What you are asked to do:
The pictures in the data below are to be omitted; all else must be duplicated exactly.

- Opening Delimiter -

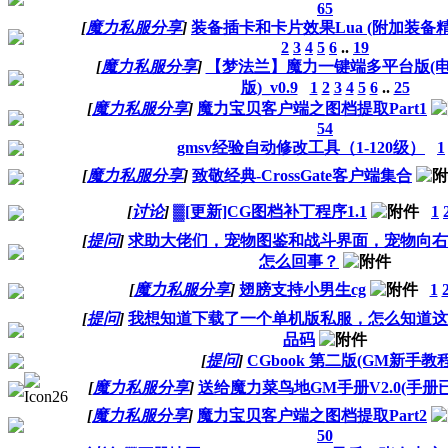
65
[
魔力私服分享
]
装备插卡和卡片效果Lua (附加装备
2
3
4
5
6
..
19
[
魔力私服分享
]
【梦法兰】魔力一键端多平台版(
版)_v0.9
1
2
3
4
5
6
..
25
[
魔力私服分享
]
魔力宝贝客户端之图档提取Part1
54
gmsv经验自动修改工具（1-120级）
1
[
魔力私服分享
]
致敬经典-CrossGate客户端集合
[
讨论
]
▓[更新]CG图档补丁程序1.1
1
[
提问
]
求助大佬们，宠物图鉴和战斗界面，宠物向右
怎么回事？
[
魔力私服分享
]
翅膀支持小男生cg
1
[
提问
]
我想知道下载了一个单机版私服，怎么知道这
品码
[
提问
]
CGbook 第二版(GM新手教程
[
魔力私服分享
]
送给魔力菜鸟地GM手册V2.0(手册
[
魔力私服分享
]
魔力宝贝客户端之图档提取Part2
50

- Closing Delimiter -

Response area:
65
[
魔力私服分享
]
装备插卡和卡片效果Lua (附加装备
2
3
4
5
6
..
19
[
魔力私服分享
]
【梦法兰】魔力一键端多平台版(
版)_v0.9
1
2
3
4
5
6
..
25
[
魔力私服分享
]
魔力宝贝客户端之图档提取Part1
54
gmsv经验自动修改工具（1-120级）
1
[
魔力私服分享
]
致敬经典-CrossGate客户端集合
[
讨论
]
▓[更新]CG图档补丁程序1.1
1
[
提问
]
求助大佬们，宠物图鉴和战斗界面，宠物向右
怎么回事？
[
魔力私服分享
]
翅膀支持小男生cg
1
[
提问
]
我想知道下载了一个单机版私服，怎么知道这
品码
[
提问
]
CGbook 第二版(GM新手教程
[
魔力私服分享
]
送给魔力菜鸟地GM手册V2.0(手册
[
魔力私服分享
]
魔力宝贝客户端之图档提取Part2
50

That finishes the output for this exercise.